Такие контакты и такой порядок установились в технически патриархальные времена, без автоматики, по-человечески можно было поговорить с телефонисткой и попросить соединить как можно скорее, и нам никогда, услышав, что речь идет о лошадях, не отказывали. Мы звонили за океан, даже не зная номера телефона, а только так, «на ипподром», и трудности, если и возникали, то лингвистического характера – в языковых оттенках. Например, мы продолжаем говорить «ипподром», а в Америке, следуя английской традиции, этим словом обозначается чаще эстрадный театр типа варьете. И вот как-то уже глубокой ночью, часа в два, телефонистка с нотками отчаяния в голосе говорит: «Нет там, куда вы звоните, никаких лошадей!» И соединяет меня напрямую, слышу уверенный голос: «Сэр, танцовщицы, в должной мере обнаженные, у нас имеются, а лошадей нет, не держим».
Итак, Джо дал добро, выдвинув лозунг «Конские скачки вместо гонки вооружений!», но поскольку у нас все вопросы, будь то запуск ракет в космос или отправка лошадей за рубеж, решались на самом верху, то если бы не Федор Давыдыч, не ступили бы копыта наших коней на скаковые дорожки Мэриленда. Наш извечный угодник Семен Михалыч был уже не тот. Он нашел время читать мою статью про выведенных в США лилипутских, величиной с большую собаку, лошадей, вероятно, подумывая, чем бы ему согреть душу. Один Кулаков, Секретарь ЦК, отвечавший за сельское хозяйство и, говорили, метивший еще выше, оставался нам надеждой и опорой. Так каждый год, ряд лет, сидели мы и ждали звонка, есть или нет, что тогда называлось решением.
И вот чего однажды дождались: скончался, скоропостижно скончался у себя в кабинете наш покровитель. «Темная история», – позднее прочел я у Роя Медведева.

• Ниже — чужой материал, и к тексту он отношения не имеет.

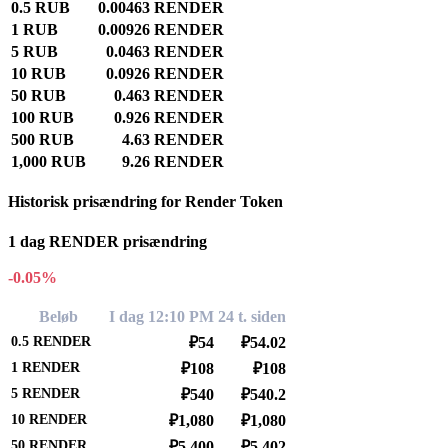
0.5 RUB
0.00463 RENDER
1 RUB
0.00926 RENDER
5 RUB
0.0463 RENDER
10 RUB
0.0926 RENDER
50 RUB
0.463 RENDER
100 RUB
0.926 RENDER
500 RUB
4.63 RENDER
1,000 RUB
9.26 RENDER
Historisk prisændring for Render Token
1 dag RENDER prisændring
-0.05%
Beløb
I dag 12:10 PM
24 t. siden
0.5
RENDER
₽54
₽54.02
1
RENDER
₽108
₽108
5
RENDER
₽540
₽540.2
10
RENDER
₽1,080
₽1,080
50
RENDER
₽5,400
₽5,402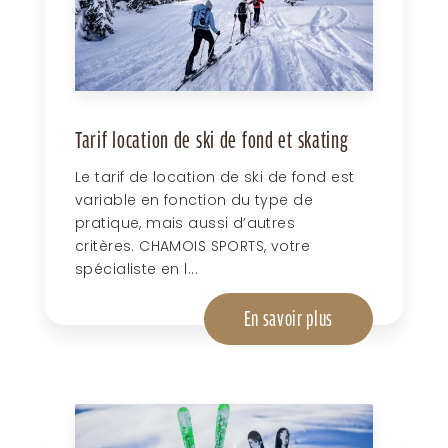
Tarif location de ski de fond et skating
Le tarif de location de ski de fond est
variable en fonction du type de
pratique, mais aussi d’autres
critères. CHAMOIS SPORTS, votre
spécialiste en l...
En savoir plus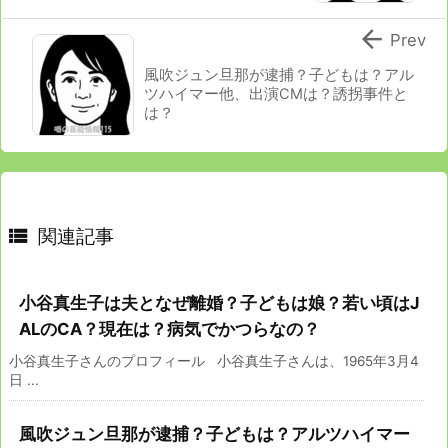

Prev
風吹ジュン旦那が逮捕？子どもは？アル
ツハイマー他、出演CMは？誘拐事件と
は？

関連記事
小谷真生子は夫となぜ離婚？子どもは娘？若い頃はJ
ALのCA？現在は？病気でかつらなの？
小谷真生子さんのプロフィール 小谷真生子さんは、1965年3月4
日 ...
風吹ジュン旦那が逮捕？子どもは？アルツハイマー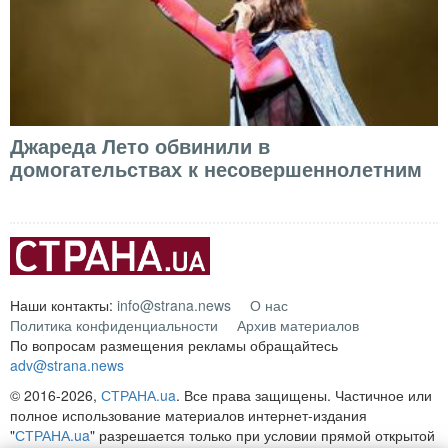
Джареда Лето обвинили в
домогательствах к несовершеннолетним
Наши контакты:
info@strana.news
О нас
Политика конфиденциальности
Архив материалов
По вопросам размещения рекламы обращайтесь
adv@strana.news
© 2016-2026,
СТРАНА.ua
. Все права защищены. Частичное или
полное использование материалов интернет-издания
"
СТРАНА.ua
" разрешается только при условии прямой открытой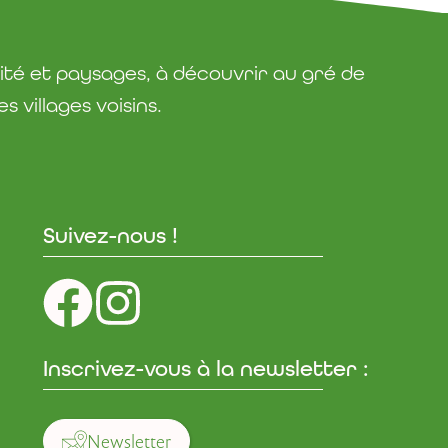
ité et paysages, à découvrir au gré de
 villages voisins.
Suivez-nous !
Inscrivez-vous à la newsletter :
Newsletter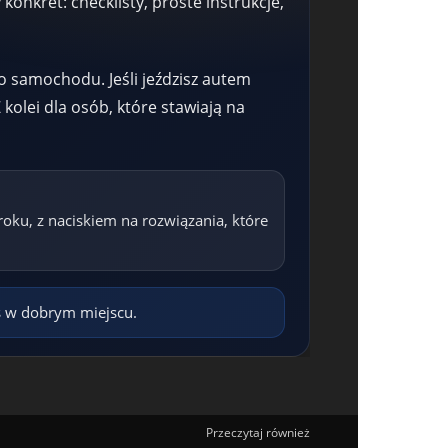
 konkret: checklisty, proste instrukcje,
o samochodu. Jeśli jeździsz autem
Z kolei dla osób, które stawiają na
kroku, z naciskiem na rozwiązania, które
eś w dobrym miejscu.
Przeczytaj również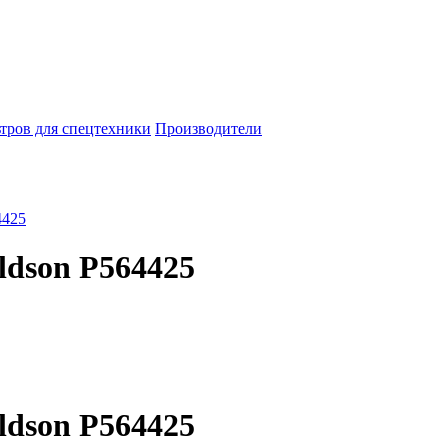
тров для спецтехники
Производители
4425
dson P564425
dson P564425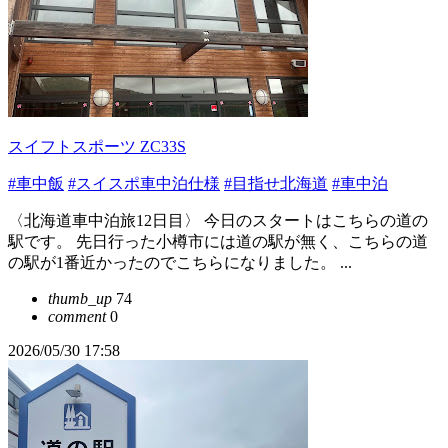
スイフトスポーツ ZC33S
#車中飯
#スイスポ車中泊仕様
#目指せ北海道
#車中泊
〈北海道車中泊旅12日目〉 今日のスタートはこちらの道の
駅です。 先日行った小樽市には道の駅が無く、こちらの道
の駅が1番近かったのでこちらになりました。 ...
thumb_up
74
comment
0
2026/05/30 17:58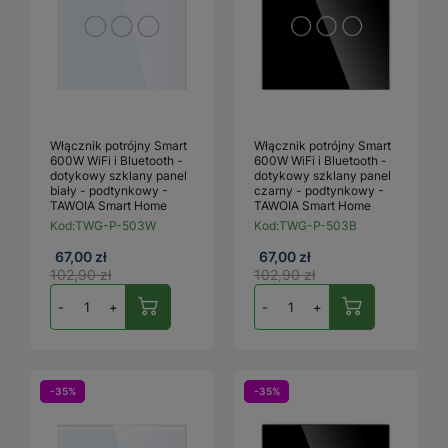
Włącznik potrójny Smart
Włącznik potrójny Smart
600W WiFi i Bluetooth -
600W WiFi i Bluetooth -
dotykowy szklany panel
dotykowy szklany panel
biały - podtynkowy -
czarny - podtynkowy -
TAWOIA Smart Home
TAWOIA Smart Home
Kod:
TWG-P-503W
Kod:
TWG-P-503B
67,00 zł
67,00 zł
102,90 zł
102,90 zł
-
+
-
+
-35%
-35%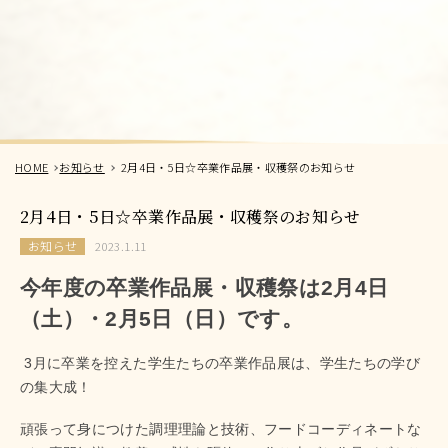
HOME
お知らせ
2月4日・5日☆卒業作品展・収穫祭のお知らせ
2月4日・5日☆卒業作品展・収穫祭のお知らせ
お知らせ
2023.1.11
今年度の卒業作品展・収穫祭は2月4日
（土）・2月5日（日）です。
3月に卒業を控えた学生たちの卒業作品展は、学生たちの学び
の集大成！
頑張って身につけた調理理論と技術、フードコーディネートな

И даже «Мемуары», автором которых значился сам Горбачев, истории не прояснили. Про Кулакова в книге, опубликованной под именем человека, Кулаковым и созданного, говорится между прочим, а уж о Медунове и вовсе вскользь, будто тот, чье имя значится как авторское, не только не мог пройтись в присядку по указке могущественного соседа, но лишь едва был с ним знаком, разве что от случая к случая встречался с всевластным хозяином, замещавшим главу государства на теневой стороне системы.
У Аркадия Ваксберга я прочел: Медунов являлся что называется «вторым», когда Брежнев являлся «первым», то есть крестным отцом нашей мафии, и это было в те времена, когда наши соседи, исследовательский центр Министерства Внутренних Дел, присылал к нам лекторов, а те, при генеральских милицейских погонах, говорили: «Со всей ответственностью можно утверждать, что организованной преступности в нашей стране не существует».

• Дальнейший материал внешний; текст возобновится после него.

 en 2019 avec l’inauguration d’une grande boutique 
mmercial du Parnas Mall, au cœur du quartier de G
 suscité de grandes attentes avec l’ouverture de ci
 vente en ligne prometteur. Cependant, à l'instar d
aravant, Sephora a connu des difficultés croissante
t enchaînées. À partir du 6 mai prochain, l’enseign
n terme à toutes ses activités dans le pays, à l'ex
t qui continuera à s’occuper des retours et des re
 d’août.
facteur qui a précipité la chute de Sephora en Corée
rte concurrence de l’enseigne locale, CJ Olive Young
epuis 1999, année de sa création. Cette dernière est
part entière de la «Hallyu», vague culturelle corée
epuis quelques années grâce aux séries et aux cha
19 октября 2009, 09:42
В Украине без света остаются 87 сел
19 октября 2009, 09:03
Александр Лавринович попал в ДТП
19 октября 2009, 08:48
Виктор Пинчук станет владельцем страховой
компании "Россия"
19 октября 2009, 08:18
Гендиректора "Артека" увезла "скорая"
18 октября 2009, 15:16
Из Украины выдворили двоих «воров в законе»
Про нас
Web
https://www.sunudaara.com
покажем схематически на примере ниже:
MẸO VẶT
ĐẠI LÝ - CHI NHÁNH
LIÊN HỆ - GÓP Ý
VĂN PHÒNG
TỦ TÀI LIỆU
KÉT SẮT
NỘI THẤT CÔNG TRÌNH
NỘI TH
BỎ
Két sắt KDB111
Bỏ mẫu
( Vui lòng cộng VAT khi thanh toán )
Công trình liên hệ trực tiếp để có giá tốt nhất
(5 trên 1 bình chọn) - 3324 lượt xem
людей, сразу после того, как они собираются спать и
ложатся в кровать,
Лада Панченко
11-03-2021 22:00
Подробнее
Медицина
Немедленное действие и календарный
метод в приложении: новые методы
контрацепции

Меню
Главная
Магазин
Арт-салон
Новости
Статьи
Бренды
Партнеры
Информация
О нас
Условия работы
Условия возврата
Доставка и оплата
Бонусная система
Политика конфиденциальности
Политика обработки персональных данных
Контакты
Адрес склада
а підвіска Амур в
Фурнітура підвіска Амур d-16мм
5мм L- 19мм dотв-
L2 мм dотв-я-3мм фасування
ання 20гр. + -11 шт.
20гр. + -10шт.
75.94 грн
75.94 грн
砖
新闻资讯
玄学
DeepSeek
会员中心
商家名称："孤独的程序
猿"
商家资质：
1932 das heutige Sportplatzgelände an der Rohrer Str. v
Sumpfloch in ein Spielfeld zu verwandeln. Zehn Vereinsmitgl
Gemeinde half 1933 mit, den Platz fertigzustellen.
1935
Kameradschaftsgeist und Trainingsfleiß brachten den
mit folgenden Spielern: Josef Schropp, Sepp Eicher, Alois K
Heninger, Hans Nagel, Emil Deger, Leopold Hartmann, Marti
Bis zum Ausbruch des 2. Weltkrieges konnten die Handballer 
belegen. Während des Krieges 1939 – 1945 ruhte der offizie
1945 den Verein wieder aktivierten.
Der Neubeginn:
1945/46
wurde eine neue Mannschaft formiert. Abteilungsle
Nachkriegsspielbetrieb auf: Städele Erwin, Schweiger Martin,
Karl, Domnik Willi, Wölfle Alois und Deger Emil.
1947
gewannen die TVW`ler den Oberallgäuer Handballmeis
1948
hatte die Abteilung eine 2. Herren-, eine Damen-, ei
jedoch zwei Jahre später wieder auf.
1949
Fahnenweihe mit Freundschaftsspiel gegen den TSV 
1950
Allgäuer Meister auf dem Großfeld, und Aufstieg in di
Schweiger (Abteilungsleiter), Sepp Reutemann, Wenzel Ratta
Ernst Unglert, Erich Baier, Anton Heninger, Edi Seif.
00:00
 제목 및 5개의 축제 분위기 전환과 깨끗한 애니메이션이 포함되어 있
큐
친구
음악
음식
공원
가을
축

Существовал ли между Медуновым и Горбачевым некий лично-деловой контакт и на какой основе, мы так и не знаем, но можно ли об этом не спрашивать, если они соуправляли российской житницей? Даже враждуя, они должны были взаимодействовать, соблюдая субординацию, определявшуюся прежде всего связями наверху, а уж «руки» выше, чем у Медунова, и быть не могло. Вот почему не узнав, плясал или не плясал, нельзя распутать цепь перестроечных событий, и я надеялся получить ответ на этот вопрос у советологов. А они вопроса и не поставили!
* * *
Медунова мы с американцами не застали – он из Ялты переместился в Сочи. Но попали мы в ту же атмосферу свойства и пособничества, ежели наш – свой человек. Атмосфера поддерживалась медуновским преемником, он душевно, голосом благорасположенного властелина, обратился к нам: «Будут проблемы – прямо ко мне».
«Обкомовцы – наша реальная власть», – говорил мне двоюродный брат, профессиональный политик. За исключением кочетовского «Секретаря обкома», книги, написанной с намерениями серьезными, но при отсутствии таланта, литература наша не охватила характер кряжевого деятеля советских времен, старающегося творить добро, однако других источников, кроме зла, для исполнения своих намерений не имеющего.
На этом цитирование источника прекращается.